September 11, 2001, was my daughter’s first day of kindergarten—a new school a long subway ride up the spine of Manhattan. Rebecca’s inaugural school day consisted of half an hour meeting other children, followed by a four-hour walk home. When the school opened again, her teacher told me, “She’s going to build something. Just watch—they’re all going to be building things.”
I nodded, not quite knowing what she meant. But sure enough, before long Rebecca pulled out from the most desolate reaches of her closet a canvas bag full of big wooden blocks in which she had never before shown the feeblest glint of interest, and went to work in the living room. Soon there was a persuasive little city there, dominated by two tall wooden shafts standing close beside each another. “Don’t touch it,” Rebecca commanded her mother and me, and we didn’t.
A couple of mornings later she appeared with a carefully folded paper airplane, a line of windows with passengers behind them crayoned along its sides. “Watch this.” She sailed it into one of the towers. It snubbed softly against its target and dropped to the rug. “There,” said Rebecca. “That time nobody got hurt.”
So my daughter, along with several million of her neighbors, began the process that the cant of the day called “getting on with their lives,” and, with a more succinct but also somehow more irritating piety, “closure.”
Irritating, perhaps, because that “getting on” suggests that September 11 can fall away behind like a motel on the highway. But of course, as we get on with our lives, September 11 gets right on with us.
This is reflected in Jeanette Baik’s photographs in this issue. An Assistant Editor here, she is keenly interested in photography. Last winter she went out for a day in her Northern Manhattan neighborhood of Washington Heights and began recording examples of a quiet new ubiquity: the efflorescence of the American flag. That began in what had been a most un-flag-waving city that Tuesday afternoon—flags in deli windows, on bicycles, on fire hydrants, on dumpsters, and so thickly on buildings that we seemed to have re-created a long-gone era, in which, if the old trade cards are to be believed, every parapet on every department store was ablaze with Old Glory.
These flags, great and small, were not raised as emblems of dominion, of even necessarily of national pride. They were signals sent back and forth between enterprises as different as Donald Trump’s newest edifice and the busy hot-dog cart in front of the Holland Tunnel that we were all in this together.

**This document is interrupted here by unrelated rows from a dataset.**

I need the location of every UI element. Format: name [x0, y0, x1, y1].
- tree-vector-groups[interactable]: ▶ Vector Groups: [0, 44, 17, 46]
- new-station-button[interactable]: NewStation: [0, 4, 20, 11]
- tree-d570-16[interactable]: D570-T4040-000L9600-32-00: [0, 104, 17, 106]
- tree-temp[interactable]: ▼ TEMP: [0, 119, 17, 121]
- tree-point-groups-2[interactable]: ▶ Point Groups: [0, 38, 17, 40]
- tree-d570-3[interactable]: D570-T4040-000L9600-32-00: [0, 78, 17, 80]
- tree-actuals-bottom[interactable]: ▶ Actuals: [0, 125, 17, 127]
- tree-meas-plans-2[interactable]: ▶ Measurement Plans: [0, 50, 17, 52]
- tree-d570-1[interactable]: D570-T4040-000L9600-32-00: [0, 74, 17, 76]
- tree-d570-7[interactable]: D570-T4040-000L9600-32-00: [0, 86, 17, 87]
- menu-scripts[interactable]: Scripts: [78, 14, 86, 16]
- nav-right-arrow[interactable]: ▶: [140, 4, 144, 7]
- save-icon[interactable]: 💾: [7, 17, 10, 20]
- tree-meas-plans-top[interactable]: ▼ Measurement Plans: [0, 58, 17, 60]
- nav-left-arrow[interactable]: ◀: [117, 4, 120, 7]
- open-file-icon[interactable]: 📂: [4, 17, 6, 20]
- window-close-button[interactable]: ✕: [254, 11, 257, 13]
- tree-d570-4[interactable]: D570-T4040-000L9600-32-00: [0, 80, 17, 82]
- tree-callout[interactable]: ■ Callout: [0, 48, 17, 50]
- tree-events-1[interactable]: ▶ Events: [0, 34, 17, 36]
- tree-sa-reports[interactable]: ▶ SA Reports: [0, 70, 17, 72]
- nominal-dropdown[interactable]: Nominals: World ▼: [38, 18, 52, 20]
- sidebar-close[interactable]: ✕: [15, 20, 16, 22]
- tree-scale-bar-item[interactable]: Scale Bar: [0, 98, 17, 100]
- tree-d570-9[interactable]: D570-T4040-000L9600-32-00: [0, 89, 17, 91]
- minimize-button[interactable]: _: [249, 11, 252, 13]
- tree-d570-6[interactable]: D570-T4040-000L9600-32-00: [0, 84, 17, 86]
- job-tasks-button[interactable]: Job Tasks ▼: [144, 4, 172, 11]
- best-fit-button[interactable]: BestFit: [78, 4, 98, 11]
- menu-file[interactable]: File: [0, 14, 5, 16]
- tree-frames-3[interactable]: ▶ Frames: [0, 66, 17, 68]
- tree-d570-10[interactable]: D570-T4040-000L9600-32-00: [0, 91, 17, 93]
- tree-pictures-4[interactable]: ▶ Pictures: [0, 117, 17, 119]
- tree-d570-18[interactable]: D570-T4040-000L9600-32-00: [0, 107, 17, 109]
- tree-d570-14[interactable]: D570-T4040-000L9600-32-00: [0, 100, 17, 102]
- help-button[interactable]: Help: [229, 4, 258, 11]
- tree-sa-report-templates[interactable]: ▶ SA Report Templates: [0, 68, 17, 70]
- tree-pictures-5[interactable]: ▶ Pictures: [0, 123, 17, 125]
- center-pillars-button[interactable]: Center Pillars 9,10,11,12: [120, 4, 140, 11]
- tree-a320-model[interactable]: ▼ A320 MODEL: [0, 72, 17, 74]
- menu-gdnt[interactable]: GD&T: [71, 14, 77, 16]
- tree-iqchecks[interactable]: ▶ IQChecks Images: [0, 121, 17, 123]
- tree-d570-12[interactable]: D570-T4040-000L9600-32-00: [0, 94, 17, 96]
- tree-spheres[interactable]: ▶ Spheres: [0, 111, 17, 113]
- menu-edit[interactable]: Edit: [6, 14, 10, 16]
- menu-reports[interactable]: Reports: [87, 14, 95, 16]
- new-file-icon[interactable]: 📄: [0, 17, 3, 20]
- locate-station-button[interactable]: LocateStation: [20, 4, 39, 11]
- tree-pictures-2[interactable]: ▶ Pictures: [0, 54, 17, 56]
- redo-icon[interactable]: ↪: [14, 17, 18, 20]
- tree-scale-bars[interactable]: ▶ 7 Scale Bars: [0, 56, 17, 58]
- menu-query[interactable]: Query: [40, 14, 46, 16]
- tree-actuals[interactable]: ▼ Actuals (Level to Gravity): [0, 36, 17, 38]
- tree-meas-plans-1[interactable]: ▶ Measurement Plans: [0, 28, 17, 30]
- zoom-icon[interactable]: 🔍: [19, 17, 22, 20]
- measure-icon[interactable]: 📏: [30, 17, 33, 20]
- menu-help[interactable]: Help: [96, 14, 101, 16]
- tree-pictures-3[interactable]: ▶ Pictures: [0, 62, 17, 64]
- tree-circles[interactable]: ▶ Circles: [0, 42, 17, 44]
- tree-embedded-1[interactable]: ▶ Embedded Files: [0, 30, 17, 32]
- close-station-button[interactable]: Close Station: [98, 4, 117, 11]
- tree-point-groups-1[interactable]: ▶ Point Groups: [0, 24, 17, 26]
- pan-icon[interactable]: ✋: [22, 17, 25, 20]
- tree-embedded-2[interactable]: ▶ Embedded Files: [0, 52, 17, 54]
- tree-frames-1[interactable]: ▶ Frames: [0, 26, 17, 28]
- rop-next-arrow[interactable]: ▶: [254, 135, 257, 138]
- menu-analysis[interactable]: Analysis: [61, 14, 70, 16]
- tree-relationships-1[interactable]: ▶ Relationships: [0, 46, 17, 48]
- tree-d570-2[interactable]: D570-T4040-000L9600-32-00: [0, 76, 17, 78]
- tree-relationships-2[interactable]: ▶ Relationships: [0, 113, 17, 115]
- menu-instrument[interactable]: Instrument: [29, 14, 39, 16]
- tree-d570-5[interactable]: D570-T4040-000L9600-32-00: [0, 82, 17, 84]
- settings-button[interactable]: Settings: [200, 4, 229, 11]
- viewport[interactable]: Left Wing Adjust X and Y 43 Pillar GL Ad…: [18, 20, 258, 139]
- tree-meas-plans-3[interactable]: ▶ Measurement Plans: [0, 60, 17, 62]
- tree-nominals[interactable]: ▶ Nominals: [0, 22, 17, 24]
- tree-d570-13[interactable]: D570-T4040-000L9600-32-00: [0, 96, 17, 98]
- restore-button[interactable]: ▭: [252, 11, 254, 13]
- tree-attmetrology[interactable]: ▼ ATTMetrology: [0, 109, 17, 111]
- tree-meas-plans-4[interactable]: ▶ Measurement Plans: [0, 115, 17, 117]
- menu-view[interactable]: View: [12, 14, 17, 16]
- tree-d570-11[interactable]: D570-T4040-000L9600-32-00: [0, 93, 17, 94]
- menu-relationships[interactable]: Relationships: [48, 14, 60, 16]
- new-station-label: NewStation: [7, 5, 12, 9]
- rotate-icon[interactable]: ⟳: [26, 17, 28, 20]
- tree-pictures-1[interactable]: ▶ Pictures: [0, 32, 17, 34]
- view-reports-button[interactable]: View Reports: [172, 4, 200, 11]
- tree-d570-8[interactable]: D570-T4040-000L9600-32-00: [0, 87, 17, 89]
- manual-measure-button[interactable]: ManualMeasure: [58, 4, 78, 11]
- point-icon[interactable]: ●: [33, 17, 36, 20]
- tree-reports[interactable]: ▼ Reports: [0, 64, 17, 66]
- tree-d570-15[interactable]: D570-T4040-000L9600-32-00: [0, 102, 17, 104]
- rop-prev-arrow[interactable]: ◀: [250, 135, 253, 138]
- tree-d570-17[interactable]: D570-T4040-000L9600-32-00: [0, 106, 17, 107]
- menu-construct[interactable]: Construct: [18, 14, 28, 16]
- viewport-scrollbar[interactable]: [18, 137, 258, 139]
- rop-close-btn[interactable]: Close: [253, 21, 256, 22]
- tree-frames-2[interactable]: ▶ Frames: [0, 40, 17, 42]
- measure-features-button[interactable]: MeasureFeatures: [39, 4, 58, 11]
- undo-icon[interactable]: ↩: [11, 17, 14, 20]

On an unseasonably hot Thursday evening last May, people hurried past Engine Company 65 on West Forty-third Street. A bronze plaque to the right of the door explained that the company had been organized here in 1898; a plaque on the left commemorated its casualties: Matthew Ward had died fighting a fire the day after Christmas in 1915; John J. Frein, on January 4, 1918; Thomas S. Finn, James F. Greene, and John H. Cosgrove, on August 1, 1932. And then there is Thomas McCann, September 11, 2001.
A sign—not a plaque—asks Thomas McCann to “come home soon, we’ll leave the light on for you.” And the light was on: a well-tended candle, its flame faint but steady in the bright early evening.
You can see improvised shrines like this in firehouses all over the city; after all, one in every ten who died that day was a firefighter. A lot of them have little flames burning, and seeing the light in front of 65 made me think of a transitory monument on the site of the World Trade Center. For a few days some months ago, two slabs of white light, each about the dimension of one of the towers, and placed close together just as Rebecca’s blocks had been, rose into the night sky. I thought it was a lovely memorial, suggesting with the greatest economy the wrenching contradiction of presence and absence.
Now there is a great deal of wrangling about what’s going to go where the towers were. I’m sorry they didn’t leave those pillars of light; but my guess is that when they build whatever they do, people are going to hate it at first, and then get fond of it—just as they did the murdered towers.
In the meantime, and despite the confounding dolors of the struggle September 11 ignited, the flags wave everywhere among us. We’ve gotten used to them, hardly notice them at all any more. But each one is a light calling Tom McCann back home, and these lights will burn for a long time to come.